Centre for Civil Society under it’s ‘Jeevika: Law, Liberty & Livelihood Campaign’ formed a Human Chain urging the government to protect the honest livelihood of poor working in informal sector in partnership with Great India Dream Foundation, Pravah Jaipur Initiative, AIESEC, Rajasthan Abhyudaya Sanstha, National Association of Street Vendors of India and Jaipur Mahanagar Thdai Thela Footpath Vyawasayi Union, at Jal Mahal at 6 PM. Active Citizens of Jaipur and Youth Students of Different colleges also joined the Human Chain.

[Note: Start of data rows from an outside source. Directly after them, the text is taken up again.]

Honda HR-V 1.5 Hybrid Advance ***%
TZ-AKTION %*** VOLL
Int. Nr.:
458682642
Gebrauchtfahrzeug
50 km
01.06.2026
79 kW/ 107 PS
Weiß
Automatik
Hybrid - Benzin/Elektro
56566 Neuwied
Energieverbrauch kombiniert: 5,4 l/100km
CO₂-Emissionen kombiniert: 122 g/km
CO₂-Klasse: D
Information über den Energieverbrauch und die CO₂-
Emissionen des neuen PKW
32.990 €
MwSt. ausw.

Mr. Amit Chandra, the Campaign Coordinator of Centre for Civil Society said, “The participation of citizen and youth is very crucial for bringing any kind of social change. We wanted to bring the common citizen out to stand for the livelihood and create a positive environment to enable government to reform the informal sector. Policy reform would ensure protection of livelihood and financial as well as welfare services to the poor working in informal sector such as street vendors, food dhabas, barbars, cycle rickshaw pullers to name a few. The message that we want to pass on to government, media and people is that the street vendors have traditionally been part of social and cultural India and we need to protect this tradition similarly as we have preserved our heritages such as Jal Mahal”.
Mr. Ghanshyam Kotwani, Executive Member of National Alliance of Street Vendors of India said, “Street Vendors have to face natural hardships such as rain, sun and cold but they brave it because they have no other alternatives but what really creates problem is the continuous threat and torture of authorities. The stigma attached to us as traffic hazard is also not right. We should be seen as service providers and the one who brings colour, convenience and taste to the life of festival city, Jaipur.”

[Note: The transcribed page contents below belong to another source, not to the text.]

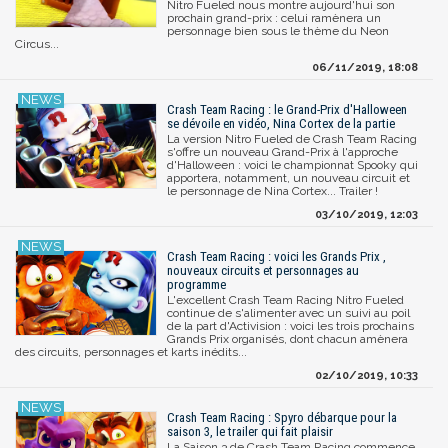
Nitro Fueled nous montre aujourd'hui son
prochain grand-prix : celui ramènera un
personnage bien sous le thème du Neon
Circus...
06/11/2019, 18:08
Crash Team Racing : le Grand-Prix d'Halloween
se dévoile en vidéo, Nina Cortex de la partie
La version Nitro Fueled de Crash Team Racing
s'offre un nouveau Grand-Prix à l'approche
d'Halloween : voici le championnat Spooky qui
apportera, notamment, un nouveau circuit et
le personnage de Nina Cortex... Trailer !
03/10/2019, 12:03
Crash Team Racing : voici les Grands Prix ,
nouveaux circuits et personnages au
programme
L'excellent Crash Team Racing Nitro Fueled
continue de s'alimenter avec un suivi au poil
de la part d'Activision : voici les trois prochains
Grands Prix organisés, dont chacun amènera
des circuits, personnages et karts inédits...
02/10/2019, 10:33
Crash Team Racing : Spyro débarque pour la
saison 3, le trailer qui fait plaisir
La Saison 3 de Crash Team Racing commence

Mr. Babulal Ramchandani, representative of Jaipur Mahanagar Thadi Thela Footpath Vyawasayi Union at the gathering said, “The Rajasthan Government had introduced a policy for welfare and rehabilitation of street vendors named Pheriwalon Ka Sansar in 2007 which is in effect till date but the Jaipur Municipal Corporation hasn’t implemented this policy. Once the policy is implemented there wouldn’t be a problem of vending and hawking in the city.”
A street play was also done at the beginning of the program showing the hardships of the life of a street vendor. It brought lot of tourists also to come forward and share their view about the issue after which the gathering of around 500 people formed human chain in different shapes and sizes in a very creative and attractive way.
The event was coordinated by Ms. Meenu Nagpal and thank you note was given by Mr. Nitin Dixit at the end.